• [Aim of the task]: Type out the data below in its entirety, exactly as given.

━━━━━━━━━━━━━━━━━━━━━━━━━━━━━━

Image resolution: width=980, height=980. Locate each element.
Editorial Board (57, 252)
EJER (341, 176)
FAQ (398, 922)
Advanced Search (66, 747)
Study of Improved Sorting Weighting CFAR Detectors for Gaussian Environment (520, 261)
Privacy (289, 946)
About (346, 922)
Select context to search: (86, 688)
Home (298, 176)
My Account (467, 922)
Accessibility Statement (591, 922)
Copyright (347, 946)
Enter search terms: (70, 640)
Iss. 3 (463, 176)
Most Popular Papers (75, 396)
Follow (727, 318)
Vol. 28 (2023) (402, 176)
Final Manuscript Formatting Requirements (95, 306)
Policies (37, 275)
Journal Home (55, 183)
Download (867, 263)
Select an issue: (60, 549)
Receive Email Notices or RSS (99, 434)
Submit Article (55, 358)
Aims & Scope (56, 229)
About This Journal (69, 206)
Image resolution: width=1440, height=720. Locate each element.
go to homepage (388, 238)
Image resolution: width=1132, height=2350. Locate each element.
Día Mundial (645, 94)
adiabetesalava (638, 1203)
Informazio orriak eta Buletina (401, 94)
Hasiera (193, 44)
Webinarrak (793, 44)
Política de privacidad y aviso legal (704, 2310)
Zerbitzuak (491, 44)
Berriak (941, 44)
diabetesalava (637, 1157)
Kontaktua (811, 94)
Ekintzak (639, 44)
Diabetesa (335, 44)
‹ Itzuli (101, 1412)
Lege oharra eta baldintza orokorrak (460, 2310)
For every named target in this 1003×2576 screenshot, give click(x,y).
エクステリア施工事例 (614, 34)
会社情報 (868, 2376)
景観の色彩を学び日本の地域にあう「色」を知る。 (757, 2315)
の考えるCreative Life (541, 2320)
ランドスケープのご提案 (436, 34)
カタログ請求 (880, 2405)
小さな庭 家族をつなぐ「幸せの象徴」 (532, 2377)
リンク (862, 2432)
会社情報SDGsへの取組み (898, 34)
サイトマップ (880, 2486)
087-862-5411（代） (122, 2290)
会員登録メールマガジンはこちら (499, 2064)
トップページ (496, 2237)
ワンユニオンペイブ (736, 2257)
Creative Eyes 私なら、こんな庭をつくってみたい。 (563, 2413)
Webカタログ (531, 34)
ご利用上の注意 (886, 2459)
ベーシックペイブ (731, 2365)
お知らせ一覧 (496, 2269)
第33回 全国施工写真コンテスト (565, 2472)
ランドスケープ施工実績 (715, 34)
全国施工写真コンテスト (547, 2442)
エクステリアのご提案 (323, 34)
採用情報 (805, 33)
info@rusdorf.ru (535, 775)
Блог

━━━━━━━━━━━━━━━━━━━━━━━━━━━━━━

• [Solution for this exercise]:
Image resolution: width=980, height=980. Locate each element.
Editorial Board (57, 252)
EJER (341, 176)
FAQ (398, 922)
Advanced Search (66, 747)
Study of Improved Sorting Weighting CFAR Detectors for Gaussian Environment (520, 261)
Privacy (289, 946)
About (346, 922)
Select context to search: (86, 688)
Home (298, 176)
My Account (467, 922)
Accessibility Statement (591, 922)
Copyright (347, 946)
Enter search terms: (70, 640)
Iss. 3 (463, 176)
Most Popular Papers (75, 396)
Follow (727, 318)
Vol. 28 (2023) (402, 176)
Final Manuscript Formatting Requirements (95, 306)
Policies (37, 275)
Journal Home (55, 183)
Download (867, 263)
Select an issue: (60, 549)
Receive Email Notices or RSS (99, 434)
Submit Article (55, 358)
Aims & Scope (56, 229)
About This Journal (69, 206)
Image resolution: width=1440, height=720. Locate each element.
go to homepage (388, 238)
Image resolution: width=1132, height=2350. Locate each element.
Día Mundial (645, 94)
adiabetesalava (638, 1203)
Informazio orriak eta Buletina (401, 94)
Hasiera (193, 44)
Webinarrak (793, 44)
Política de privacidad y aviso legal (704, 2310)
Zerbitzuak (491, 44)
Berriak (941, 44)
diabetesalava (637, 1157)
Kontaktua (811, 94)
Ekintzak (639, 44)
Diabetesa (335, 44)
‹ Itzuli (101, 1412)
Lege oharra eta baldintza orokorrak (460, 2310)
For every named target in this 1003×2576 screenshot, give click(x,y).
エクステリア施工事例 (614, 34)
会社情報 (868, 2376)
景観の色彩を学び日本の地域にあう「色」を知る。 (757, 2315)
の考えるCreative Life (541, 2320)
ランドスケープのご提案 (436, 34)
カタログ請求 (880, 2405)
小さな庭 家族をつなぐ「幸せの象徴」 (532, 2377)
リンク (862, 2432)
会社情報SDGsへの取組み (898, 34)
サイトマップ (880, 2486)
087-862-5411（代） (122, 2290)
会員登録メールマガジンはこちら (499, 2064)
トップページ (496, 2237)
ワンユニオンペイブ (736, 2257)
Creative Eyes 私なら、こんな庭をつくってみたい。 (563, 2413)
Webカタログ (531, 34)
ご利用上の注意 (886, 2459)
ベーシックペイブ (731, 2365)
お知らせ一覧 (496, 2269)
第33回 全国施工写真コンテスト (565, 2472)
ランドスケープ施工実績 (715, 34)
全国施工写真コンテスト (547, 2442)
エクステリアのご提案 (323, 34)
採用情報 (805, 33)
info@rusdorf.ru (535, 775)
Блог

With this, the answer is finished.